When women taking the pill or another form of hormonal birth control notice a bit of chill sneak into a once sizzling sex life, it’s normal to wonder if their birth control is to blame. If you find yourself less interested in sex should you switch to a different pregnancy prevention plan? We turned to Cristin Hackel, MSN, WHNP, a Nurse Practitioner at Nurx, for answers, and . . .she doesn’t have simple ones, but she does have helpful advice to share.
Does birth control affect libido?
It’s complicated. “Libido is such a complex thing, especially for women, and a change in your sex drive is rarely caused by a single factor,” says Hackel. There’s no conclusive research proving that birth control pills increase or decrease the female sex drive. Many women who aren’t on hormonal birth control experience increased sexual urges around ovulation (which makes sense from an evolutionary, keep-the-species-going perspective), and you won’t experience that on the pill since you’re not ovulating. On the other hand, you don’t need a peer-reviewed study to tell you that heavy, painful periods are a mood-killer, and birth control makes periods lighter and less painful, so that should be a net gain for your sex life.

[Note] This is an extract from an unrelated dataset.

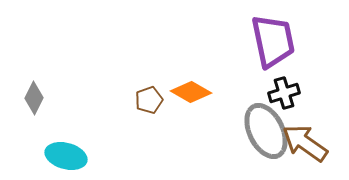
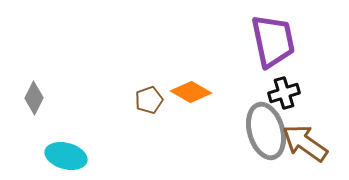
gray ellipse: rotated 10 degrees clockwise
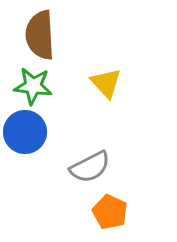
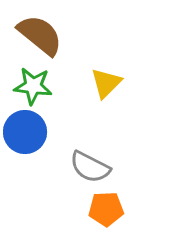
brown semicircle: rotated 132 degrees clockwise
yellow triangle: rotated 28 degrees clockwise
gray semicircle: rotated 54 degrees clockwise
orange pentagon: moved 4 px left, 3 px up; rotated 28 degrees counterclockwise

You may have heard that being on the pill lowers your sex drive because it decreases your body’s natural levels of testosterone, but Cristin says that any difference you notice probably isn’t caused by that. “Most studies show that testosterone doesn’t play a definitive role in women’s sex drive, and show that when you give women testosterone it has no effect.”

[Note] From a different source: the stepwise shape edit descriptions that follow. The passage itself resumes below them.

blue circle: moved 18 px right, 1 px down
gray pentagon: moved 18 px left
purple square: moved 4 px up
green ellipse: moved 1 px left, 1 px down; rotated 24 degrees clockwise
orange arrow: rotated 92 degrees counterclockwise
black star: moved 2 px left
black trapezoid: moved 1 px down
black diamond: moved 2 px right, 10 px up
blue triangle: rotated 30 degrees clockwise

One caveat to this: There are studies that show that the birth control shot can cause depression in some women, which can lower libido. That said, many women on the shot are turned on by not having to think about birth control more than once every three months — just avoid the birth control shot if you have a history of depression.
How can you tell if the pill is hurting your sex drive?
“If you have a distinct noticeable difference in your libido within the first few months of taking a new birth control — you have the same partner and nothing else has changed and your sex drive has completely plummeted — then you should definitely look into switching methods,” says Hackel.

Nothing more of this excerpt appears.